Jun 12, 2014 - 07:41am PT
I have been dabling with the Vegan/Veggie diet for the past few months. I did not really take it to serious until I started to travel and while eating at restaurants sometimes found it almost impossible to find something on a menu without animal products. That just kind of pissed me off. Not that eating animal products bothered me since I had been doing it for 50 years. It was the thought that all these establishments were saying I had to eat animal products.

I do feel better eating a plant based diet. Lost some weight and seem to have more energy. Have been surprised in how much my taste for food has changed. I am at the point where I can't really stand those heavy fat/meat based meals anymore.

lost, far away from Poland
Jun 12, 2014 - 07:58am PT
I was a vegetarian for a few years. There was no change in my health. I started eating meat again because was just easier.

Also, various supplements I tried didn't make me any stronger or healthier.

Lots of veggies and meat is the best diet for me. But, people are different.

Translation: Thay ate a Pole and they are still drunk after two days!

lost, far away from Poland
Jun 12, 2014 - 10:09pm PT
Eat your protein!

For the new study "Quantitative analysis of dietary protein intake and stroke risk" which was published in the journal Neurology on June 11, Xinfeng Liu, from the Nanjing University School of Medicine in Jiangsu Province in China, and colleagues reviewed seven studies which followed 254,489 adult participants for an average of 14 years to assess the association between dietary protein intake and risks of stroke.
The researchers found that individuals who had the most protein in their diet had 20 percent lesser risks to have a stroke during the duration of the study compared with those who had the lowest amount of protein in their diet.
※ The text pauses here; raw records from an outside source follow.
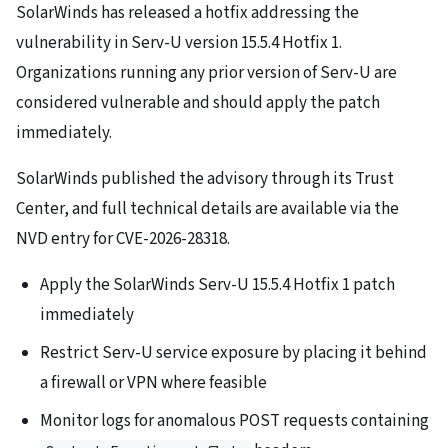
SolarWinds has released a hotfix addressing the
vulnerability in Serv-U version 15.5.4 Hotfix 1.
Organizations running any prior version of Serv-U are
considered vulnerable and should apply the patch
immediately.
SolarWinds published the advisory through its Trust
Center, and full technical details are available via the
NVD entry for CVE-2026-28318.
Apply the SolarWinds Serv-U 15.5.4 Hotfix 1 patch
immediately
Restrict Serv-U service exposure by placing it behind
a firewall or VPN where feasible
Monitor logs for anomalous POST requests containing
The researchers also observed that adding 20 grams of protein to the diet daily could lead to a 26 percent drop in stroke risks.



Jun 13, 2014 - 09:20am PT
Aren't you that sickly yellow skinned guy who intentionally starves himself periodically?

Social climber
Jun 13, 2014 - 11:31am PT
Not all that easy: if one does decide to go vegan just need to buy or know the ones to stay away from eating:

[GMO] genetically modified organism foods: Corn, soy, sugarbeets, aspartame, papayas[ Hawaii], Canola oil, rapeseed, zucchini, yellow squash, Dairy: growth hormones types, organic ok providing that they are not feed with GMO fillers.
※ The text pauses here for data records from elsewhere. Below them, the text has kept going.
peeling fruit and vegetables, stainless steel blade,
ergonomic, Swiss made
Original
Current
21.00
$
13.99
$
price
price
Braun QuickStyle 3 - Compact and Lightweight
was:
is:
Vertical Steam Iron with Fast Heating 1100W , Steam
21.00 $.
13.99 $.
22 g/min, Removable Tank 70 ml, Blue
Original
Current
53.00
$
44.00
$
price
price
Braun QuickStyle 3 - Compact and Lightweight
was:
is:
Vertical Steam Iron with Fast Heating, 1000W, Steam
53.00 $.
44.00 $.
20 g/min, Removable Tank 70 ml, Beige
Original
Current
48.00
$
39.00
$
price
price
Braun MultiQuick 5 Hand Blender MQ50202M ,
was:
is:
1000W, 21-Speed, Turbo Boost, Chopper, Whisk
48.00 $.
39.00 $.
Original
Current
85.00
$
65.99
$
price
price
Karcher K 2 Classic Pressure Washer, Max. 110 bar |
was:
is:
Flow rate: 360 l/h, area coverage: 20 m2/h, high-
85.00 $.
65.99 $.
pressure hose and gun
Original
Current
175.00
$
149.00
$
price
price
Rice as in "Roundup Ready rice", NewLeaf potatoes [were used briefly by McDonald's for their french fries before consumer backlash against GMOs put an end to their use]. Monsanto has since stopped production of NewLeaf.

Corn syrup in drinks, Dry cereals as in corn and rice........

Pesticides: Mexico has the worst record on all vegetables.
Dried herbs [bottled] that you buy at the stores to shake is not great best to grow or buy organic and dry them yourself.

Then there is “Round up” as in spraying to keep the weeds away

Also one needs to have blood checked for Vitamin D and calcium on a vegan diet: low D high C count can create problems; if you are in the sun or taking a good daily supplement no problem.

#1 problem is the cost since they more expensive. People usually will not buy because of this.

Boycott all Monsanto products if you get the chance.